Oscar Tabarez has gradually evolved Uruguay away from their old counter-attacking approach to something more possession oriented, and 20-year-old Rodrigo Bentacur is arguably the main reason for this dramatic shift. The South Americans still boast a formidable Atletico Madrid centre-back pair (Jose Gimenez and Diego Godin) and still rely on the power of Edinson Cavani and Luis Suarez, but in the graceful Bentancur Uruguay are now more controlling.
Egypt will seriously test Bentancur's ability to handle the pressure, to control a game with his passing, and to pick a lock. Without Mohamed Salah the Egyptians are expected to sit deep and play for the draw, packing the middle of the pitch with bodies in order to limit the creativity of Bentancur.
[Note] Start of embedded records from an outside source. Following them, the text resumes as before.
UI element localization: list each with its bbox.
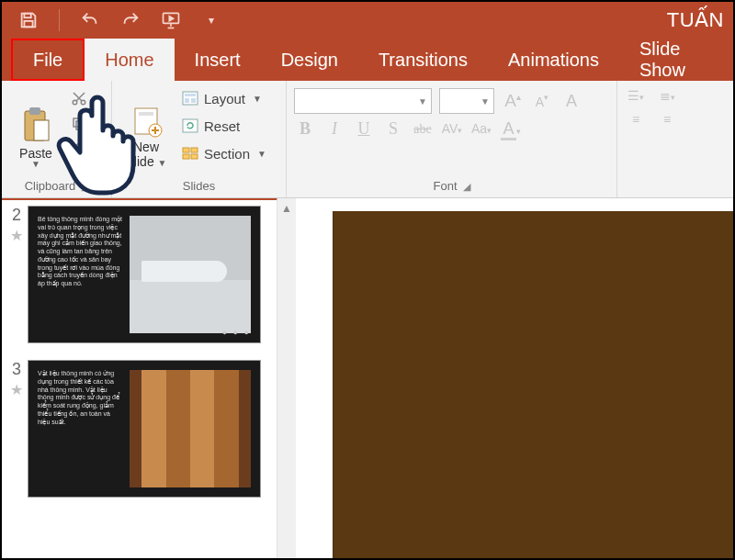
slide-number: 3 (12, 360, 21, 379)
slide-thumbnail[interactable]: Vật liệu thông minh có ứng dụng trong th… (28, 360, 261, 498)
tab-home[interactable]: Home (85, 39, 174, 81)
text-shadow-button[interactable]: S (382, 119, 404, 139)
slide-number: 2 (12, 206, 21, 225)
group-paragraph: ☰▾ ≣▾ ≡ ≡ (617, 81, 733, 197)
scroll-up-icon[interactable]: ▲ (281, 198, 292, 215)
font-size-combo[interactable]: ▼ (439, 88, 494, 114)
svg-rect-8 (76, 121, 85, 129)
quick-access-toolbar: ▾ (2, 9, 221, 31)
svg-rect-0 (24, 14, 30, 18)
qat-divider (59, 9, 60, 31)
svg-rect-18 (183, 148, 189, 152)
tab-design[interactable]: Design (261, 39, 358, 81)
new-slide-button[interactable]: New Slide ▼ (119, 84, 173, 169)
italic-button[interactable]: I (323, 119, 345, 139)
thumbnail-text: Bê tông thông minh đóng một vai trò quan… (38, 216, 122, 333)
transition-star-icon: ★ (10, 381, 23, 398)
svg-rect-5 (34, 120, 49, 140)
svg-rect-1 (24, 21, 32, 27)
ribbon-tabs: File Home Insert Design Transitions Anim… (2, 39, 733, 81)
paste-button[interactable]: Paste ▼ (9, 84, 62, 169)
dialog-launcher-icon[interactable]: ◢ (81, 181, 88, 192)
group-font: ▼ ▼ A▴ A▾ A B I U S abc AV▾ Aa▾ A▾ Font◢ (287, 81, 617, 197)
svg-rect-17 (183, 119, 198, 132)
svg-rect-21 (191, 154, 198, 159)
decrease-font-icon[interactable]: A▾ (531, 92, 553, 111)
tab-insert[interactable]: Insert (175, 39, 261, 81)
bold-button[interactable]: B (294, 119, 316, 139)
slide-thumbnail-panel[interactable]: 2 ★ Bê tông thông minh đóng một vai trò … (2, 197, 277, 558)
tab-file[interactable]: File (11, 39, 85, 81)
new-slide-label-2: Slide (126, 154, 154, 169)
copy-icon[interactable] (68, 114, 90, 134)
slide-thumbnail[interactable]: Bê tông thông minh đóng một vai trò quan… (28, 206, 261, 343)
section-label: Section (204, 146, 250, 162)
group-clipboard: Paste ▼ Clipboard◢ (2, 81, 112, 197)
svg-rect-15 (185, 98, 189, 103)
group-font-label: Font (433, 179, 457, 193)
font-color-button[interactable]: A▾ (500, 119, 522, 139)
group-slides-label: Slides (119, 177, 278, 196)
workspace: 2 ★ Bê tông thông minh đóng một vai trò … (2, 198, 733, 558)
chevron-down-icon: ▼ (481, 96, 490, 106)
slideshow-from-start-icon[interactable] (161, 10, 181, 30)
undo-icon[interactable] (80, 10, 100, 30)
thumbnail-image (130, 370, 251, 487)
group-slides: New Slide ▼ Layout▼ Reset Section▼ (112, 81, 287, 197)
underline-button[interactable]: U (353, 119, 375, 139)
numbering-icon[interactable]: ≣▾ (656, 88, 678, 103)
thumbnail-scrollbar[interactable]: ▲ (277, 198, 296, 558)
slide-canvas-area (296, 198, 733, 558)
chevron-down-icon: ▼ (418, 96, 427, 106)
chevron-down-icon: ▼ (257, 149, 266, 159)
group-clipboard-label: Clipboard (25, 179, 76, 193)
thumbnail-image (130, 216, 251, 333)
align-center-icon[interactable]: ≡ (656, 112, 678, 127)
reset-label: Reset (204, 118, 240, 134)
thumbnail-row[interactable]: 2 ★ Bê tông thông minh đóng một vai trò … (6, 206, 277, 343)
svg-rect-20 (191, 148, 198, 152)
layout-label: Layout (204, 91, 245, 106)
chevron-down-icon: ▼ (158, 158, 167, 168)
chevron-down-icon: ▼ (31, 159, 40, 169)
svg-rect-4 (29, 107, 40, 115)
chevron-down-icon: ▼ (253, 94, 262, 104)
ribbon: Paste ▼ Clipboard◢ (2, 81, 733, 198)
new-slide-label-1: New (133, 140, 159, 154)
bullets-icon[interactable]: ☰▾ (625, 88, 647, 103)
redo-icon[interactable] (120, 10, 141, 30)
transition-star-icon: ★ (10, 227, 23, 244)
change-case-button[interactable]: Aa▾ (470, 121, 492, 137)
svg-rect-19 (183, 154, 189, 159)
svg-rect-11 (139, 112, 153, 116)
strikethrough-button[interactable]: abc (412, 122, 434, 137)
section-button[interactable]: Section▼ (178, 141, 270, 165)
svg-rect-9 (74, 118, 82, 127)
thumbnail-dots-icon: ● ● ● (222, 328, 251, 337)
svg-rect-16 (191, 98, 196, 103)
tab-slideshow[interactable]: Slide Show (619, 39, 733, 81)
svg-rect-14 (185, 94, 196, 96)
align-left-icon[interactable]: ≡ (625, 112, 647, 127)
slide-canvas[interactable] (333, 211, 733, 558)
clear-formatting-icon[interactable]: A (560, 92, 582, 111)
document-name: TUẤN (667, 8, 733, 32)
cut-icon[interactable] (68, 88, 90, 108)
thumbnail-text: Vật liệu thông minh có ứng dụng trong th… (38, 370, 122, 487)
layout-button[interactable]: Layout▼ (178, 86, 270, 110)
format-painter-icon[interactable] (68, 140, 90, 160)
dialog-launcher-icon[interactable]: ◢ (463, 181, 470, 192)
save-icon[interactable] (18, 10, 39, 30)
tab-transitions[interactable]: Transitions (358, 39, 488, 81)
character-spacing-button[interactable]: AV▾ (441, 121, 463, 137)
font-name-combo[interactable]: ▼ (294, 88, 432, 114)
thumbnail-row[interactable]: 3 ★ Vật liệu thông minh có ứng dụng tron… (6, 360, 277, 498)
reset-button[interactable]: Reset (178, 114, 270, 138)
title-bar: ▾ TUẤN (2, 2, 733, 39)
increase-font-icon[interactable]: A▴ (502, 91, 524, 111)
tab-animations[interactable]: Animations (488, 39, 619, 81)
qat-customize-icon[interactable]: ▾ (201, 10, 221, 30)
If the 20-year-old can make the difference on Friday then he will probably be one of the standout players of the tournament, but if Mohamed Elneny comes out on top then Uruguay could struggle to make the impact many expected.
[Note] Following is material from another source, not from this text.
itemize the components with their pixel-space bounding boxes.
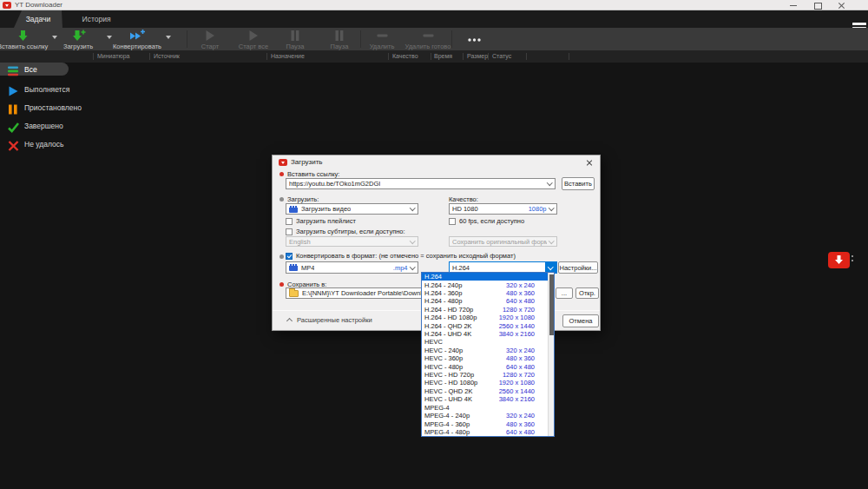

In his first competitive match since giving Lorius Karius concussion and wrestling Mohamed Salah to the ground, pantomime villain Sergio Ramos is charged with keeping the Spain squad calm, composed, and focused on the task at hand following the sacking of Julen Lopetegui. Ramos seems the most likely candidate to lose his head against Portugal on Friday and yet it is he, as captain and leader of the Real Madrid contingent, who must help unify the camp.
Tactically, he is also the most important player on the pitch against Portugal. He will know Cristiano Ronaldo inside out and thus should know how to rile him up, how to create a tempestuous and frustrating atmosphere for Portugal's star player. Ramos will be walking a tightrope throughout as he attempts to antagonise Ronaldo while holding in his own feelings about the Spain implosion.
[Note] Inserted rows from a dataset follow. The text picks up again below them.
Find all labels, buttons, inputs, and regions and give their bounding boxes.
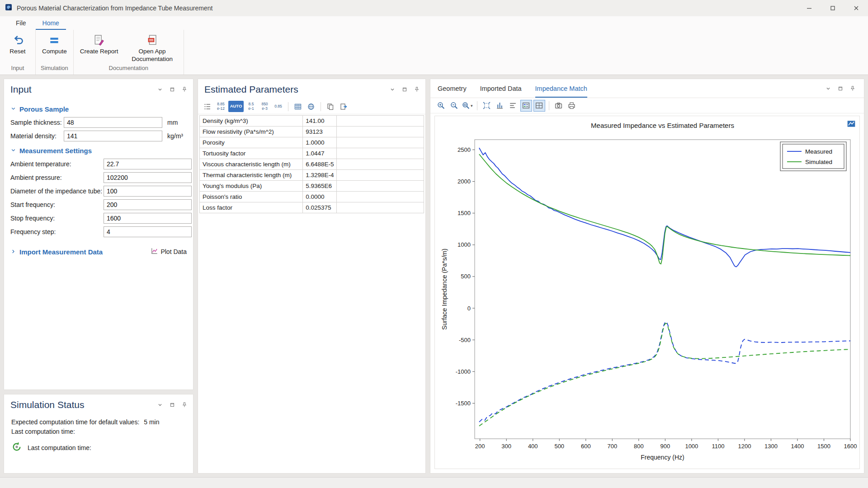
field-row-stop-frequency: Stop frequency:Hz: [10, 213, 187, 224]
svg-text:-1000: -1000: [456, 368, 471, 375]
chevron-down-icon: [10, 105, 16, 113]
field-label: Ambient temperature:: [10, 160, 104, 168]
parameter-name: Density (kg/m^3): [200, 116, 303, 127]
pin-icon[interactable]: [413, 85, 421, 94]
ambient-pressure-input[interactable]: [104, 172, 192, 183]
float-window-icon[interactable]: [836, 84, 844, 93]
parameter-value[interactable]: 1.3298E-4: [303, 170, 337, 181]
print-icon[interactable]: [566, 100, 578, 112]
sample-thickness-input[interactable]: [64, 117, 162, 128]
parameter-name: Tortuosity factor: [200, 148, 303, 159]
float-window-icon[interactable]: [168, 85, 176, 94]
ambient-temperature-input[interactable]: [104, 159, 192, 169]
copy-table-icon[interactable]: [325, 101, 336, 113]
parameter-extra: [337, 127, 424, 137]
field-unit: Hz: [192, 201, 193, 208]
create-report-button[interactable]: Create Report: [76, 32, 122, 63]
chevron-down-icon[interactable]: [824, 84, 832, 93]
stop-frequency-input[interactable]: [104, 213, 192, 224]
svg-text:1000: 1000: [685, 443, 698, 450]
plot-settings-icon[interactable]: [847, 119, 856, 127]
field-row-material-density: Material density:kg/m³: [10, 131, 187, 141]
parameter-extra: [337, 159, 424, 170]
format-button-8-5e-1[interactable]: 8.5e-1: [245, 101, 257, 112]
status-bar: [0, 477, 868, 488]
toolbar-separator: [477, 101, 477, 110]
parameter-value[interactable]: 0.025375: [303, 202, 337, 213]
chevron-down-icon[interactable]: [156, 85, 164, 94]
svg-text:900: 900: [660, 443, 670, 450]
parameter-value[interactable]: 5.9365E6: [303, 181, 337, 192]
section-header-measurement-settings[interactable]: Measurement Settings: [10, 147, 187, 155]
parameter-value[interactable]: 93123: [303, 127, 337, 137]
legend-toggle-icon[interactable]: [520, 100, 532, 112]
svg-text:1000: 1000: [458, 241, 471, 248]
parameter-name: Young's modulus (Pa): [200, 181, 303, 192]
parameter-value[interactable]: 0.0000: [303, 192, 337, 202]
field-unit: Pa: [192, 174, 193, 181]
frequency-step-input[interactable]: [104, 226, 192, 237]
parameter-value[interactable]: 141.00: [303, 116, 337, 127]
impedance-chart[interactable]: Measured Impedance vs Estimated Paramete…: [435, 116, 859, 469]
chevron-down-icon[interactable]: [388, 85, 396, 94]
window-title: Porous Material Characterization from Im…: [17, 5, 212, 12]
zoom-out-icon[interactable]: [448, 100, 460, 112]
parameter-name: Porosity: [200, 137, 303, 148]
pin-icon[interactable]: [849, 84, 857, 93]
format-button-0-85[interactable]: 0.85: [272, 101, 284, 112]
maximize-icon[interactable]: [821, 0, 844, 16]
chart-area: Measured Impedance vs Estimated Paramete…: [434, 116, 860, 469]
app-window: Porous Material Characterization from Im…: [0, 0, 868, 488]
compute-button[interactable]: Compute: [38, 32, 71, 63]
zoom-in-icon[interactable]: [435, 100, 447, 112]
pin-icon[interactable]: [180, 401, 189, 409]
float-window-icon[interactable]: [401, 85, 409, 94]
minimize-icon[interactable]: [797, 0, 821, 16]
material-density-input[interactable]: [64, 131, 162, 141]
field-label: Material density:: [10, 132, 64, 140]
svg-text:200: 200: [475, 443, 485, 450]
start-frequency-input[interactable]: [104, 199, 192, 210]
grid-toggle-icon[interactable]: [533, 100, 545, 112]
tab-geometry[interactable]: Geometry: [438, 79, 467, 98]
section-header-import-measurement-data[interactable]: Import Measurement DataPlot Data: [10, 247, 187, 256]
menu-tab-file[interactable]: File: [9, 16, 33, 30]
reset-button[interactable]: Reset: [3, 32, 33, 63]
svg-text:1500: 1500: [817, 443, 830, 450]
diameter-of-the-impedance-tube-input[interactable]: [104, 186, 192, 197]
export-table-icon[interactable]: [338, 101, 349, 113]
float-window-icon[interactable]: [168, 401, 176, 409]
snapshot-icon[interactable]: [553, 100, 565, 112]
field-row-ambient-pressure: Ambient pressure:Pa: [10, 172, 187, 183]
menu-tab-home[interactable]: Home: [36, 16, 66, 30]
parameter-extra: [337, 170, 424, 181]
parameter-value[interactable]: 1.0000: [303, 137, 337, 148]
chevron-down-icon[interactable]: [156, 401, 164, 409]
tab-impedance-match[interactable]: Impedance Match: [535, 79, 587, 98]
open-app-documentation-button[interactable]: Open App Documentation: [124, 32, 181, 63]
main-area: Input Porous SampleSample thickness:mmMa…: [0, 75, 868, 477]
svg-text:-500: -500: [459, 337, 471, 343]
axis-limits-icon[interactable]: [507, 100, 519, 112]
svg-text:1400: 1400: [791, 443, 804, 450]
zoom-box-icon[interactable]: ▾: [461, 100, 473, 112]
pin-icon[interactable]: [180, 85, 189, 94]
y-axis-data-icon[interactable]: [494, 100, 506, 112]
table-icon[interactable]: [292, 101, 304, 113]
format-button-850e-3[interactable]: 850e-3: [259, 101, 271, 112]
section-header-porous-sample[interactable]: Porous Sample: [10, 105, 187, 113]
x-axis-label: Frequency (Hz): [641, 454, 684, 461]
format-button-8-85e-12[interactable]: 8.85e-12: [215, 101, 227, 112]
input-panel: Input Porous SampleSample thickness:mmMa…: [4, 79, 193, 390]
parameter-value[interactable]: 6.6488E-5: [303, 159, 337, 170]
precision-icon[interactable]: [305, 101, 317, 113]
tab-imported-data[interactable]: Imported Data: [480, 79, 522, 98]
field-label: Diameter of the impedance tube:: [10, 188, 104, 195]
format-button-auto[interactable]: AUTO: [228, 101, 244, 112]
parameter-row-density-kg-m-3: Density (kg/m^3)141.00: [200, 116, 424, 127]
parameter-value[interactable]: 1.0447: [303, 148, 337, 159]
close-icon[interactable]: [844, 0, 868, 16]
plot-data-button[interactable]: Plot Data: [151, 247, 187, 256]
format-list-icon[interactable]: [202, 101, 213, 113]
zoom-extents-icon[interactable]: [481, 100, 493, 112]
Ronaldo will look to drift to the left flank to isolate right-back Alvaro Odriozola, who deputises for the injured Dani Carvajal despite having won just four senior caps. Odriozola will need his captain's assistance.
Johann Berg Gudmundsson
The Cardiff City central midfielder is the beating heart of the Iceland national team, and as such his biting tackles, battling spirit, and aggressive leadership style will be crucial when they face Argentina on Saturday. However, he has been out with injury for most of Iceland's matches in 2018 and played his first full 90 minutes for the national side last week in a 2-2 draw with Ghana.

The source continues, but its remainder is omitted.